Ironically enough, it was the seriousness of the violence that
infuriated reviewers when Bonnie and Clyde was released in 1967.
(Many of them turned about-face when the movie became a blockbuster and a
critical cause cl¸bre.) The blood was nothing new, and neither was the
brutality. Herschell Gordon Lewis' far grislier cheapies had been playing
drive-ins for years, and one of the biggest hits the same year was Robert
Aldrich's The Dirty Dozen, which tossed in a near-rape and several
beatings along with a substantially higher body count.

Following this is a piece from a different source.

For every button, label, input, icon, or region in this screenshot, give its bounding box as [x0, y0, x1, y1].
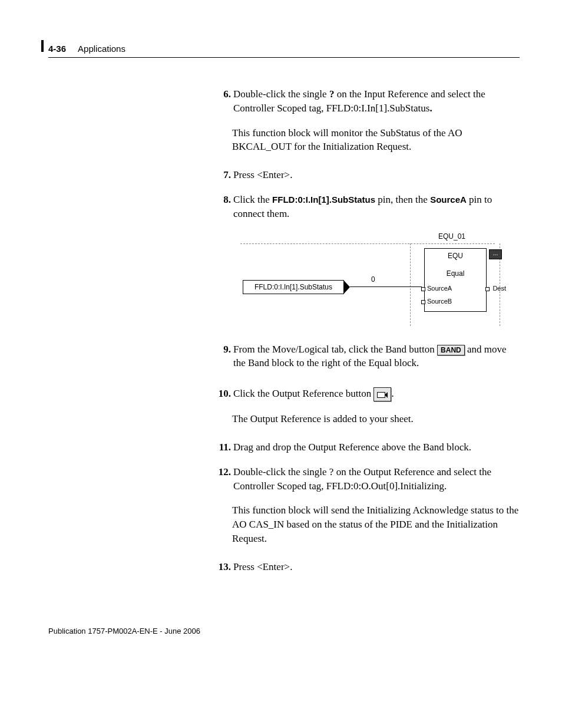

But those movies didn't explode their cartoonish use of bloodshed as
entertainment the way Bonnie and Clyde did. Bonnie and Clyde
jumbled humor and horror in ways that recalled the groundbreaking thriller
pastiches of the French New Wave--whose leading lights, Jean-Luc Godard and
Fran¨ois Truffaut, were initially offered the David Newman-Robert Benton
script by producer Beatty. (A lyrical slow-motion shot of a child tumbling
down a hill, an homage to Truffaut's Shoot the Piano Player, gives a
glimpse of the film that might've been.) The movie's moral ambiguity isn't
about killing; it's about bank-robbing. The movie immerses us so deeply in
the delusions of its bank-robber heroes that it makes banks deserving
targets, stick-ups fun, and lawmen bloodthirsty bullies. It takes bullets
to snap us out of it.
The many caper movies that followed Bonnie and Clyde abandoned
subjective subtleties altogether. The movie's careful ironic remove gave
way to an easy cynicism that made heroes of criminals, patsies of working
stiffs, and villains of lawmen. By the time you get to something as corrupt
as the recent Set It Off, in which the filmmakers' casual
exploitation of economic troubles winds up glorifying armed robbery, you
see violence reduced to window dressing, to affectless spectacle that
leaves an audience feeling numb. As even a cursory look shows today, that's
one crime nobody can pin on Bonnie and Clyde.